UPDATE: House votes 232-196 in favor of proceeding on Trump impeachment inquiry
UPDATE: The House passed a resolution on Thursday approving procedures for its impeachment inquiry of President Donald Trump, opening a new and public phase of the investigation.
The vote, 232 to 196, was largely along party lines and Republicans objected, alleging that the Democratic inquiry is a farce that has been improperly conducted behind closed doors. House Democrats are now expected to begin holding public hearings in the next few weeks to present testimony against Trump.
Thursday's vote outlines what Democrats are describing as the next phase in the impeachment inquiry. It establishes ground rules for open hearings and gives the ranking Republican member on the House Intelligence Committee, Devin Nunes, R-Calif., the ability to issue subpoenas — if committee chair, Rep. Adam Schiff, D-Calif., agrees.
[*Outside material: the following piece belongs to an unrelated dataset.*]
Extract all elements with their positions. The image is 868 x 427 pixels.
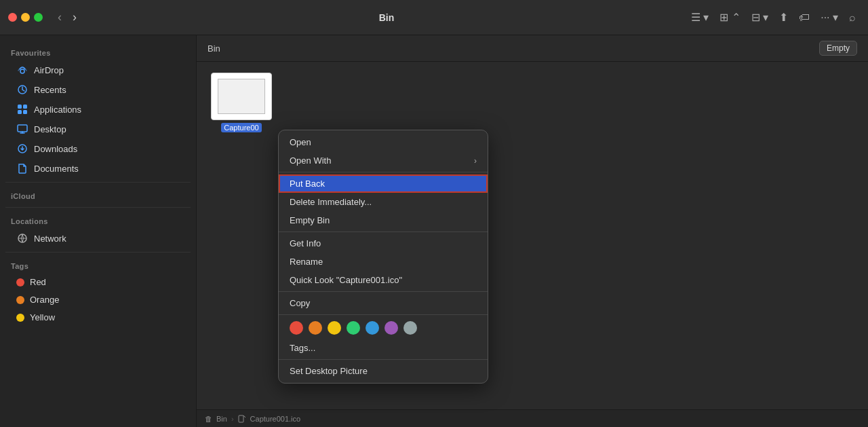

It also calls for making public the witness depositions that have been done to date, and would allow the president or his counsel to participate in proceedings held by the House Judiciary Committee, which has the authority to advance articles of impeachment.
But if the president "refuses to cooperate" with congressional requests, "the Chair shall have the discretion to impose appropriate remedies, including by denying specific requests by the President or his counsel," the resolution says.
Republicans have decried Democrats' handling of the probe since House Speaker Nancy Pelosi, D-Calif., announced in late September that the House was moving forward "with an official impeachment inquiry."
Pelosi said the inquiry was necessary after Trump acknowledged he'd asked Ukraine's president to investigate Trump rival Joe Biden and his son.
Republicans contend Pelosi didn't follow proper procedure because the House hadn't vote to formally proceed with the impeachment inquiry, as it had in the past. Democrats — and a federal judge — said that's not accurate.
"Even in cases of presidential impeachment, a House resolution has never, in fact, been required to begin an impeachment inquiry," Washington, D.C., federal court Judge Beryl Howell wrote in a ruling on the issue last week.
But citing that lack of a vote, the White House vowed not to cooperate with the inquiry. Republican leadership has complained that witnesses were being questioned behind closed doors, and that the president was being deprived of "due process."
Democrats said the questioning was being done in private in an effort to stop witnesses from tailoring their testimony to fit others' accounts. Legal experts have compared the House's role in the process as a grand jury, and noted if the House votes on articles of impeachment, the Senate will have a trial on the charges where the president is entitled to a full defense.